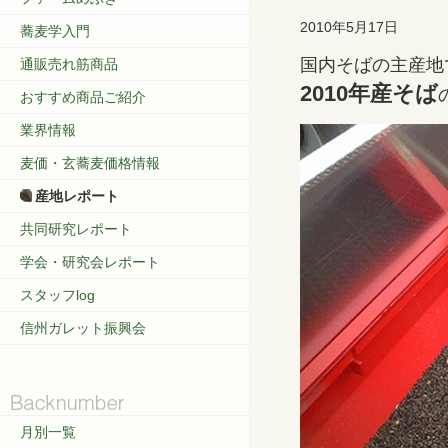
2010年5月17日
蕎麦学入門
国内そばの主産地
通販売れ筋商品
2010年産そば
おすすめ商品ご紹介
業界情報
麦価・玄蕎麦価格情報
産地レポート
共同研究レポート
学会・研究会レポート
スタッフlog
信州ガレット振興会
月別一覧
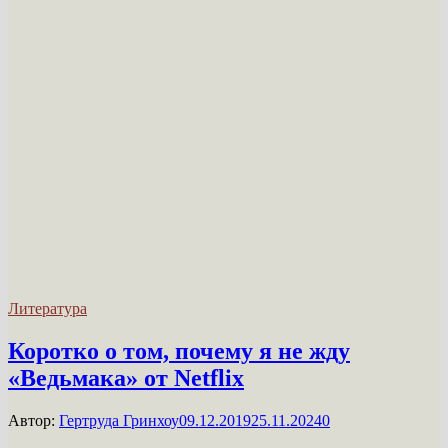
Литература
Коротко о том, почему я не жду
«Ведьмака» от Netflix
Автор:
Гертруда Гринхоу
09.12.2019
25.11.2024
0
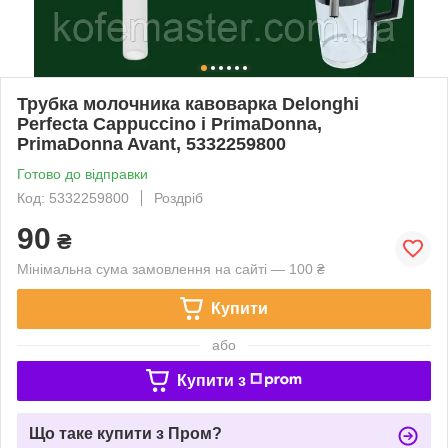
Трубка молочника кавоварка Delonghi
Perfecta Cappuccino і PrimaDonna,
PrimaDonna Avant, 5332259800
Готово до відправки
Код: 5332259800
Роздріб
90
₴
Мінімальна сума замовлення на сайті — 100 ₴
Купити
або
Купити з
Що таке купити з Пром?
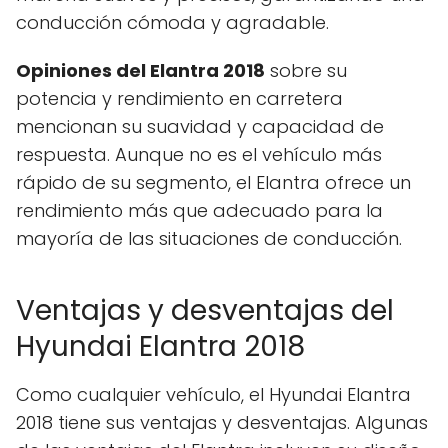
conducción cómoda y agradable.
Opiniones del Elantra 2018
sobre su
potencia y rendimiento en carretera
mencionan su suavidad y capacidad de
respuesta. Aunque no es el vehículo más
rápido de su segmento, el Elantra ofrece un
rendimiento más que adecuado para la
mayoría de las situaciones de conducción.
Ventajas y desventajas del
Hyundai Elantra 2018
Como cualquier vehículo, el Hyundai Elantra
2018 tiene sus ventajas y desventajas. Algunas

○ ○ ○

## [Exercise requirements]
Write only the number of lines in the records that include the word "conducción".

## [Task result]
2